The Development of The Medical Specialist in The Moonstone and The Sherlock Holmes Canon
Open Access
- Author:
- Bober, Timothy Michael
- Area of Honors:
- English
- Degree:
- Bachelor of Arts
- Document Type:
- Thesis
- Thesis Supervisors:
- Emily Harrington, Thesis Supervisor
Lisa Ruth Sternlieb, Thesis Honors Advisor
Robert Lougy, Faculty Reader - Keywords:
- Wilkie Collins
Arthur Conan Doyle
Moonstone
Sherlock Holmes
Foucault
Specialist
Resident Patient
Speckled Band
Creeping Man - Abstract:
- The expansion of colonial empires in the eighteenth and nineteenth centuries exposed European minds and bodies to many new pathological threats. Although they had previously considered themselves superior to colonial peoples in all ways, Westerners watched helplessly as their bodies withered in tropical climes with unknown conditions. Firmly ensconced in their societal role as healers and conquerors of disease, European doctors found that their techniques were useless against these new threats. The weakening of the medical canon, once a symbol of progress for all of Western civilization, instilled doubt in the body politic of colonial powers like Great Britain.

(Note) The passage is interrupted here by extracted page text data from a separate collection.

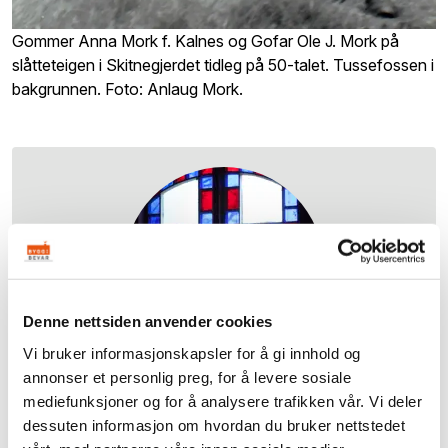
Gommer Anna Mork f. Kalnes og Gofar Ole J. Mork på
slåtteteigen i Skitnegjerdet tidleg på 50-talet. Tussefossen i
bakgrunnen. Foto: Anlaug Mork.
Denne nettsiden anvender cookies
Vi bruker informasjonskapsler for å gi innhold og
annonser et personlig preg, for å levere sosiale
mediefunksjoner og for å analysere trafikken vår. Vi deler
Erkegarden
dessuten informasjon om hvordan du bruker nettstedet
På slutten av 1920-tallet sto Erkegarden ferdig -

First gaining popularity in the mid-nineteenth century, detective fiction introduced a new type of specialist character who can overcome foreign threats using new types of knowledge. This new brand of character uses methods that mirror the medical practices of pathologization and diagnosis chronicled by Michel Foucault in The Birth of the Clinic. Highlighting Foucauldian concepts and instances of medical anthropology, this paper seeks to track the development of the specialist in detective fiction from the mid- to late-nineteenth century. Beginning with The Moonstone by Wilkie Collins, specialists in detective fiction emerge from the societal periphery to surpass their traditional counterparts using advanced knowledge to solve crimes. Despite their acumen, mid-century specialists cannot explain all aspects of their world, which generates doubt about their supposedly-superior ideas. By the end of the century, the specialist was firmly engrained in society as an equal to traditional doctors; however, the expansion of this knowledge inspired some to use it for nefarious purposes and become threats themselves, as seen in Sherlock Holmes stories by Arthur Conan Doyle. In these stories, Holmes functions both as a specialist as well as a countervailing force to challenge threatening forms of specialized knowledge at home and abroad.